# What Substrate



## daza.141 (1 Oct 2012)

Hi, so im starting a planted aquarium, i currently have a sprinkle of irish peat moss then a generous layer of john innes no:3 conpost and then was planning on adding a layer or akadama but after doing some research i have found out that the john innes compost raises gh in the tank and i was planning on having a load of cherry shrimp in there my friend has this too and his shrimp keep dieing so im planning on changed my substrate does anybody no of any good ones at a reasonable price as i dont have lots to splash out   many thanks Darren.


----------



## jack-rythm (1 Oct 2012)

I'm keen to see peoples opinion as that friend of darrens is me....


----------



## wazuck (1 Oct 2012)

Tmc nutrasoil? Cheaper than ada soil but amazing stuff. That's what I'm running in my tank on JD optiwhite


----------



## jack-rythm (1 Oct 2012)

of course! wish I had of thought of tmc! think u can get it pretty cheap too...


----------



## jack-rythm (2 Oct 2012)

This is from BigTom...

Hi Jack,

I've used JI3 and various other commercial composts in shrimp tanks without any issue. However, be aware that soils, unless mineralised, will leach large amounts of ammonia and fertilisers for the first few weeks or even months. Unless you have a large, healthy plant bioload to suck all that up, then it could be whats doing for your shrimp, assuming the tank is relatively newly set up.
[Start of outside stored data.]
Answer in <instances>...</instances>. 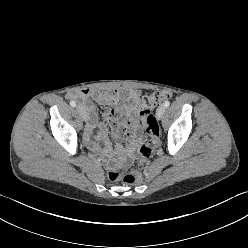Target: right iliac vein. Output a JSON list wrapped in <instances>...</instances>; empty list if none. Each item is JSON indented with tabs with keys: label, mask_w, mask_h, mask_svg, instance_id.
<instances>
[{
	"label": "right iliac vein",
	"mask_w": 248,
	"mask_h": 248,
	"mask_svg": "<svg viewBox=\"0 0 248 248\" xmlns=\"http://www.w3.org/2000/svg\"><path fill=\"white\" fill-rule=\"evenodd\" d=\"M76 109L81 115V117L83 118V120L86 121L88 119V113H87L86 108L80 104L76 106Z\"/></svg>",
	"instance_id": "1"
}]
</instances>
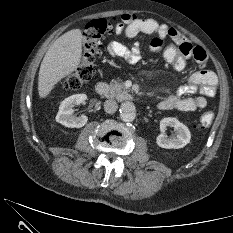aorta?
I'll return each mask as SVG.
<instances>
[{
	"instance_id": "1",
	"label": "aorta",
	"mask_w": 233,
	"mask_h": 233,
	"mask_svg": "<svg viewBox=\"0 0 233 233\" xmlns=\"http://www.w3.org/2000/svg\"><path fill=\"white\" fill-rule=\"evenodd\" d=\"M136 117V107L133 102L125 101L120 106V118L124 122H132Z\"/></svg>"
}]
</instances>
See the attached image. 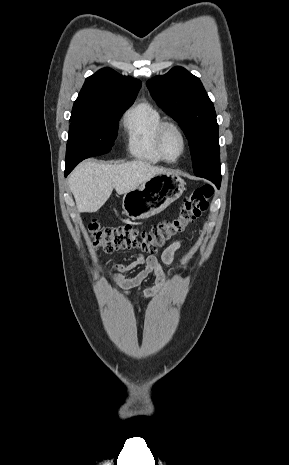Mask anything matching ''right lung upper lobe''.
<instances>
[{
  "label": "right lung upper lobe",
  "instance_id": "obj_1",
  "mask_svg": "<svg viewBox=\"0 0 289 465\" xmlns=\"http://www.w3.org/2000/svg\"><path fill=\"white\" fill-rule=\"evenodd\" d=\"M140 87L139 80L121 76L110 68L101 69L85 80L70 119H96L97 113L110 103L134 101Z\"/></svg>",
  "mask_w": 289,
  "mask_h": 465
}]
</instances>
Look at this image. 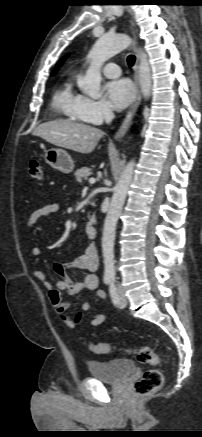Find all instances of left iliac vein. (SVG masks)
Returning a JSON list of instances; mask_svg holds the SVG:
<instances>
[{"instance_id": "4c4485c4", "label": "left iliac vein", "mask_w": 202, "mask_h": 437, "mask_svg": "<svg viewBox=\"0 0 202 437\" xmlns=\"http://www.w3.org/2000/svg\"><path fill=\"white\" fill-rule=\"evenodd\" d=\"M117 304L120 308H124L127 304V298L124 294V291L121 288L118 290V303Z\"/></svg>"}]
</instances>
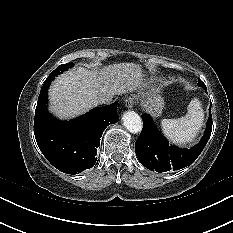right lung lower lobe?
<instances>
[{
    "instance_id": "obj_1",
    "label": "right lung lower lobe",
    "mask_w": 233,
    "mask_h": 233,
    "mask_svg": "<svg viewBox=\"0 0 233 233\" xmlns=\"http://www.w3.org/2000/svg\"><path fill=\"white\" fill-rule=\"evenodd\" d=\"M51 73L41 88L35 110L34 134L39 149L59 171L77 174L94 166L100 137L109 124L118 122L117 102L97 107L70 122L55 119L47 111Z\"/></svg>"
}]
</instances>
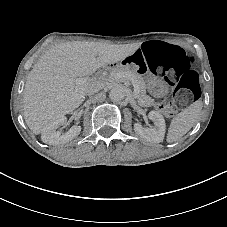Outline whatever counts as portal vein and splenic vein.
I'll return each instance as SVG.
<instances>
[{
	"instance_id": "1",
	"label": "portal vein and splenic vein",
	"mask_w": 227,
	"mask_h": 227,
	"mask_svg": "<svg viewBox=\"0 0 227 227\" xmlns=\"http://www.w3.org/2000/svg\"><path fill=\"white\" fill-rule=\"evenodd\" d=\"M126 75H127V73L126 74L121 73V74L118 75V77H119V79H124V80L130 79V80H132L133 85H134V94L135 95L138 94V92H139L138 91V84L136 83L135 79L133 78V76L127 77Z\"/></svg>"
}]
</instances>
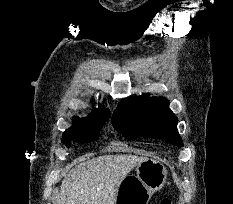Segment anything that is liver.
I'll return each instance as SVG.
<instances>
[{
    "label": "liver",
    "instance_id": "6515ba94",
    "mask_svg": "<svg viewBox=\"0 0 233 204\" xmlns=\"http://www.w3.org/2000/svg\"><path fill=\"white\" fill-rule=\"evenodd\" d=\"M143 157L105 155L84 161L65 176L58 204H114L122 180Z\"/></svg>",
    "mask_w": 233,
    "mask_h": 204
}]
</instances>
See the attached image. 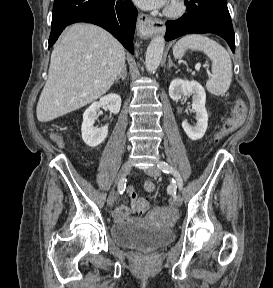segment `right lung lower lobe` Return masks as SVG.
I'll return each instance as SVG.
<instances>
[{
  "label": "right lung lower lobe",
  "mask_w": 273,
  "mask_h": 288,
  "mask_svg": "<svg viewBox=\"0 0 273 288\" xmlns=\"http://www.w3.org/2000/svg\"><path fill=\"white\" fill-rule=\"evenodd\" d=\"M136 19L131 0H54L49 48L66 26L88 22L109 31L133 54Z\"/></svg>",
  "instance_id": "98d812e1"
}]
</instances>
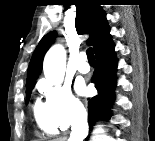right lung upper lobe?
Instances as JSON below:
<instances>
[{"instance_id": "obj_1", "label": "right lung upper lobe", "mask_w": 155, "mask_h": 141, "mask_svg": "<svg viewBox=\"0 0 155 141\" xmlns=\"http://www.w3.org/2000/svg\"><path fill=\"white\" fill-rule=\"evenodd\" d=\"M76 7L75 26L78 31L91 34L87 42L94 47L110 31L106 14L95 0H79ZM55 37V32L48 33L36 47L28 67L26 86L33 85L38 78L44 54Z\"/></svg>"}]
</instances>
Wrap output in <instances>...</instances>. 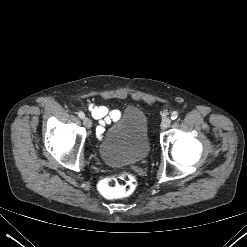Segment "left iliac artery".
<instances>
[{"label":"left iliac artery","mask_w":247,"mask_h":247,"mask_svg":"<svg viewBox=\"0 0 247 247\" xmlns=\"http://www.w3.org/2000/svg\"><path fill=\"white\" fill-rule=\"evenodd\" d=\"M178 117V112L177 111H173L171 114V119L175 120Z\"/></svg>","instance_id":"left-iliac-artery-1"}]
</instances>
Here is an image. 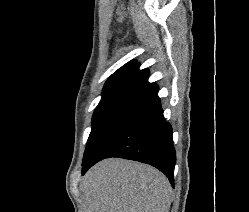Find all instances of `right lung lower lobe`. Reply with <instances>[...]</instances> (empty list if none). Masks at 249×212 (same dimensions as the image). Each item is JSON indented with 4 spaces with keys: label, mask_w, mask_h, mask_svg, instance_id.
<instances>
[{
    "label": "right lung lower lobe",
    "mask_w": 249,
    "mask_h": 212,
    "mask_svg": "<svg viewBox=\"0 0 249 212\" xmlns=\"http://www.w3.org/2000/svg\"><path fill=\"white\" fill-rule=\"evenodd\" d=\"M157 94L158 89L136 98L119 114L83 163L82 174L105 158L120 157L156 167L174 187L172 128L163 117Z\"/></svg>",
    "instance_id": "obj_1"
}]
</instances>
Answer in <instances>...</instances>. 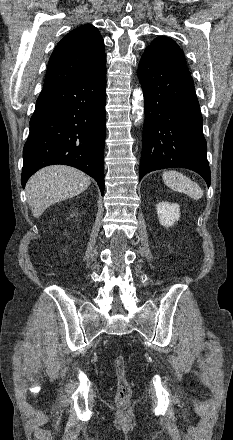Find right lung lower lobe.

I guess its also possible that you're getting heavy swings in pH and/or water hardness between water changes which is unsettling them, although mine always seemed pretty bombproof. Hard to say without testing for it.

As ever, my advice would be to increase the water changes and introduce some fast growing floating or emergent plants that aren't CO2 limited to use up any excess ammonia. You could also try adding some purigen to the filter, can't hurt.


----------